Reputation: 4757
I am trying to "merge" column V of a Data Frame in another one if the columns X and Y are equals (I have to match dOne.X == dTwo.X & dOne.Y == dTwo.Y
and also dOne.X == dTwo.Y & dOne.Y == dTwo.X
)
I solved this using a for
loop, but it is slow when the Data Frame dOne is big (in my machine it takes 25 minutes if length(dOne.X) == 500000
). I would like to know if there is a way to solve this problem using a faster "vectorized" operation. Above is an exemple of what I want to do:
Data Frame ONE
X Y V
a b 2
a c 3
a d 0
a e 0
b c 2
b d 3
b e 0
c d 2
c e 0
d e 0
Data Frame TWO
X Y V
a b 1
a c 1
a d 1
b c 1
b d 1
c d 1
e d 1
Expected Data Frame after the columns are merged
X Y V V2
a b 2 1
a c 3 1
a d 0 1
a e 0 0
b c 2 1
b d 3 1
b e 0 0
c d 2 1
c e 0 0
d e 0 1
This is the code I am using so far that is slow when dOne is big (hundreds of thousands or rows):
copyadjlistValueColumn <- function(dOne, dTwo) {
dOne$V2 <- 0
lv <- union(levels(dOne$Y), levels(dOne$X))

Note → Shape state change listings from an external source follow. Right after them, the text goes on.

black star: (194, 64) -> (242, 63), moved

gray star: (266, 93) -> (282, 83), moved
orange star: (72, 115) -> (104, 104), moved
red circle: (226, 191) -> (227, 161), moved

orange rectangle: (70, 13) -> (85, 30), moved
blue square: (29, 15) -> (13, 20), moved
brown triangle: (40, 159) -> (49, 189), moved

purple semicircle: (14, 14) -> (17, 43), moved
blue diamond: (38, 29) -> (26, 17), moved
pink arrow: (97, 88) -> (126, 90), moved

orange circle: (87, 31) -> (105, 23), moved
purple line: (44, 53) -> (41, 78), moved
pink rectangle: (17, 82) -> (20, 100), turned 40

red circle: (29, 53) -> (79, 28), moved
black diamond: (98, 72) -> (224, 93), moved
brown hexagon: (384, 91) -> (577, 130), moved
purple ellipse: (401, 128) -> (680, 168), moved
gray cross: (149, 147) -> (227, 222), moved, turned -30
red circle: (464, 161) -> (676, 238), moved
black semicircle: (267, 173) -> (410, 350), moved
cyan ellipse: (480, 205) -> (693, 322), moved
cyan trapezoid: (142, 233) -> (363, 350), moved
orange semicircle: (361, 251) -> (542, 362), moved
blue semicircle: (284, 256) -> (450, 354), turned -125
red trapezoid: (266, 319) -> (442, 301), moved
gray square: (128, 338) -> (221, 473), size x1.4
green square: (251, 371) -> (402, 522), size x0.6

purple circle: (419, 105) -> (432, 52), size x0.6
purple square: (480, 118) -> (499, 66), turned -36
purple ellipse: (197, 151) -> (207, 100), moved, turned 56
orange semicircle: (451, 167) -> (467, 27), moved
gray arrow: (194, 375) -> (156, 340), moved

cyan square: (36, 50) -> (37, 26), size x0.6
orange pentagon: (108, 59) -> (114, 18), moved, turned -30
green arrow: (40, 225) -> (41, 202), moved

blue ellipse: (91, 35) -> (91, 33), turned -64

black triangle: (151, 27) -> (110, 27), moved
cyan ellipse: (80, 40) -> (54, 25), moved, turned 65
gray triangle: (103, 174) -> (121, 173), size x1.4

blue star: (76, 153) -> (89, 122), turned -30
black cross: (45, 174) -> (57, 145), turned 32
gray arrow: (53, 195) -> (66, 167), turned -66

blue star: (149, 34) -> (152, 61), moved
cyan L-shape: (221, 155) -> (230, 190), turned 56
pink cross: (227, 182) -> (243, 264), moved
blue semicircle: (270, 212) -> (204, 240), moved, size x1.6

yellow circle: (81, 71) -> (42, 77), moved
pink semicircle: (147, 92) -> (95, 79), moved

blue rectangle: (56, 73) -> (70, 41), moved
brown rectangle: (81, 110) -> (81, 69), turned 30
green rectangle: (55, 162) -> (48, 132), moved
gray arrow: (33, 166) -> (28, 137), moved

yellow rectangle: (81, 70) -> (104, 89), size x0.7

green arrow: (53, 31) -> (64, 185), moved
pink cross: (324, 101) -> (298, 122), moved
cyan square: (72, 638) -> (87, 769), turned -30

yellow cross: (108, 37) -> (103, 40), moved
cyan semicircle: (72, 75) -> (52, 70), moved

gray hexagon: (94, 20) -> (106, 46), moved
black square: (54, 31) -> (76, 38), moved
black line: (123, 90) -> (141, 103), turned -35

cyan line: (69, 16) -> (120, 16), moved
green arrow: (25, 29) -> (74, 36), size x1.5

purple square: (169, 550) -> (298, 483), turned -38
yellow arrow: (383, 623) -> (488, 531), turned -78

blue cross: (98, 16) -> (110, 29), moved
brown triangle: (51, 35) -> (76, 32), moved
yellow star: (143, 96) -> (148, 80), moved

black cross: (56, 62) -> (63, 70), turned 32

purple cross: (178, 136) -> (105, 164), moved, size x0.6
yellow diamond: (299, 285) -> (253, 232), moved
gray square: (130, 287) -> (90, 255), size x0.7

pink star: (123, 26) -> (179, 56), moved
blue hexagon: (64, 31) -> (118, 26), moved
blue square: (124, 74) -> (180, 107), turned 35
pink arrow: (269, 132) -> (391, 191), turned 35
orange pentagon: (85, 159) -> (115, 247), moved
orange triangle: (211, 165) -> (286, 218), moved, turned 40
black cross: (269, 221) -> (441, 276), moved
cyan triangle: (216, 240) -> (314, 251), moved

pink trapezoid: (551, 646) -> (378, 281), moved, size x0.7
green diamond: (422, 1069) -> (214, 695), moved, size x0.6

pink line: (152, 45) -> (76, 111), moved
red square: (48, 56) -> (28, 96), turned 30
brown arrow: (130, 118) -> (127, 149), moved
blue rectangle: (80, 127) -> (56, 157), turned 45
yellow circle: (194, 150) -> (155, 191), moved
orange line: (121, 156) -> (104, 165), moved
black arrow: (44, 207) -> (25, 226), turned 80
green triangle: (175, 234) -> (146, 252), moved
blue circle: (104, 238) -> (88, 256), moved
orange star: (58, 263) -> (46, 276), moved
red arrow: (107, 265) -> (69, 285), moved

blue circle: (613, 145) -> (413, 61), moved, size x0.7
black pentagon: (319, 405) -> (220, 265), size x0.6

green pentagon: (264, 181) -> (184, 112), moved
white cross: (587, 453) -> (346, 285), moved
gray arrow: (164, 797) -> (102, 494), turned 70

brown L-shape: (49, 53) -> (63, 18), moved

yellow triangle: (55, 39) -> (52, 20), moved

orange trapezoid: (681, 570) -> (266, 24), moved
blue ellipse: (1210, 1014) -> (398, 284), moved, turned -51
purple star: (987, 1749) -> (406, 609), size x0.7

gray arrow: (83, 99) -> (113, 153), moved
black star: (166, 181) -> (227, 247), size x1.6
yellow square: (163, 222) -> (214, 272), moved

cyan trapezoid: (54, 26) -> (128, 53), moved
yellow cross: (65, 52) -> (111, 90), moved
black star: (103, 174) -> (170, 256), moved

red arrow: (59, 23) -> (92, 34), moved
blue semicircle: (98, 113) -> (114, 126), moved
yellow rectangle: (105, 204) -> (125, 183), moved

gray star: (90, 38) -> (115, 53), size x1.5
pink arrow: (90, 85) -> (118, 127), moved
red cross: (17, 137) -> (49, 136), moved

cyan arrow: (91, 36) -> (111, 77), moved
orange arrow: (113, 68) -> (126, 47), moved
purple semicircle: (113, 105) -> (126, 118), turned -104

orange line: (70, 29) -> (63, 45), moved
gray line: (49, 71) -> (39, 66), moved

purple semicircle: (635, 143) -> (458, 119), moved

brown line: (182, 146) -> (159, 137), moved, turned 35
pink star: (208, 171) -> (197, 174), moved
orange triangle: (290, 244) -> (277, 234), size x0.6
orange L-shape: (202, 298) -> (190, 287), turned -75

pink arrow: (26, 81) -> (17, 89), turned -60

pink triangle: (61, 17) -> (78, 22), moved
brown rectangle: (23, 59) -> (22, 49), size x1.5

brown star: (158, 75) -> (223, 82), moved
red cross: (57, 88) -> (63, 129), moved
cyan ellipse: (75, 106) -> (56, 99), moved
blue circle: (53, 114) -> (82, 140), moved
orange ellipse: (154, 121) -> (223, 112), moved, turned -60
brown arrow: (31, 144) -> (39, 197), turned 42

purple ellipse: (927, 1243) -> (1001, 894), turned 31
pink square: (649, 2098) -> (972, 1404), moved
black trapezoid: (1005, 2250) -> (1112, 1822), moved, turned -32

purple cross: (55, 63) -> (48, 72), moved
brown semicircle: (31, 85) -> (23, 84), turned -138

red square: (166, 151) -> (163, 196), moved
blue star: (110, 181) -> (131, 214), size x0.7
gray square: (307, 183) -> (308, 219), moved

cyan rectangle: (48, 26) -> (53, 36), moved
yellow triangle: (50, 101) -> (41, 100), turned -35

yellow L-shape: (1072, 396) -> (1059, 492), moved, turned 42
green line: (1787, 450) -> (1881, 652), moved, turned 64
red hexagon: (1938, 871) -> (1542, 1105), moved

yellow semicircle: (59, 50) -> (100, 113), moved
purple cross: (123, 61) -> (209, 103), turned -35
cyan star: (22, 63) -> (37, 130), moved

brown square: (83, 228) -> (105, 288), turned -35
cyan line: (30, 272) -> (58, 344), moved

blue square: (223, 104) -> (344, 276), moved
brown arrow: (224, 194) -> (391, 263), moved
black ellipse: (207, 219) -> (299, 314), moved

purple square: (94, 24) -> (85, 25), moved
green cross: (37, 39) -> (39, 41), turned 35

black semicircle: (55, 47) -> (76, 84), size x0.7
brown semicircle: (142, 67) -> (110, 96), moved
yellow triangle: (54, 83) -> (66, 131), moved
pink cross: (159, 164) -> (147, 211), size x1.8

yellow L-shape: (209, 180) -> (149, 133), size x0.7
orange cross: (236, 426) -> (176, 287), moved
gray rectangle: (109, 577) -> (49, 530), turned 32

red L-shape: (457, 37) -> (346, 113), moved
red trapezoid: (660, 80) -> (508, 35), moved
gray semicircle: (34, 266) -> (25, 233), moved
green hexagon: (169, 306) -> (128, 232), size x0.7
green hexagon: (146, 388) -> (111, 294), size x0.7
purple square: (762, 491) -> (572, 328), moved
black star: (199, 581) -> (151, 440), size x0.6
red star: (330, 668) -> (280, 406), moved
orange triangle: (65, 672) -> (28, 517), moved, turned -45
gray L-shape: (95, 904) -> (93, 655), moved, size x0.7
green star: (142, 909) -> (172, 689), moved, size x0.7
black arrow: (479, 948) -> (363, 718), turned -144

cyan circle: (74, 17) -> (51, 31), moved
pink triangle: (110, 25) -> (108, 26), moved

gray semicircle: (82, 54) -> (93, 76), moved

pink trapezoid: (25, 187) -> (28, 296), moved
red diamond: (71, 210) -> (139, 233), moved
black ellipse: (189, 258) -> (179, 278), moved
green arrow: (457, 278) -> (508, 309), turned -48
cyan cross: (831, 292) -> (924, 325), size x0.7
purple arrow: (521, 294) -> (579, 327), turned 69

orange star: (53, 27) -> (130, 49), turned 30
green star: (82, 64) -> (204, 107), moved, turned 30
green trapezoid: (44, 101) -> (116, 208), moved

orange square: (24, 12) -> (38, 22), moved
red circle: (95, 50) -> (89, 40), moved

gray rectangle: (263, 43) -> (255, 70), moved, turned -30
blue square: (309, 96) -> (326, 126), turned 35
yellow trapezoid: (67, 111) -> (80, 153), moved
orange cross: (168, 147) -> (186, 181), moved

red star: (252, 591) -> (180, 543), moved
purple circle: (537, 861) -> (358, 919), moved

dTwo$X <- factor(dTwo$X, levels = lv)
dTwo$Y <- factor(dTwo$Y, levels = lv)
dOne$X <- factor(dOne$X, levels = lv)
dOne$Y <- factor(dOne$Y, levels = lv)
for(i in 1:nrow(dTwo)) {
row <- dTwo[i,]
dOne$V2[dOne$X == row$X & dOne$Y == row$Y] <- row$V
dOne$V2[dOne$X == row$Y & dOne$Y == row$X] <- row$V
}
dOne
}
This is a testthat test case that covers what I am expecting (using the data frames above):
test_that("Copy V column to another Data Frame", {
dfOne <- data.frame(X=c("a", "a", "a", "a", "b", "b", "b", "c", "c", "d"),
Y=c("b", "c", "d", "e", "c", "d", "e", "d", "e", "e"),
V=c(2, 3, 0, 0, 2, 3, 0, 2, 0, 0))
dfTwo <- data.frame(X=c("a", "a", "a", "b", "b", "c", "e"),
Y=c("b", "c", "d", "c", "d", "d", "d"),
V=c(1, 1, 1, 1, 1, 1, 1))
lv <- union(levels(dfTwo$Y), levels(dfTwo$X))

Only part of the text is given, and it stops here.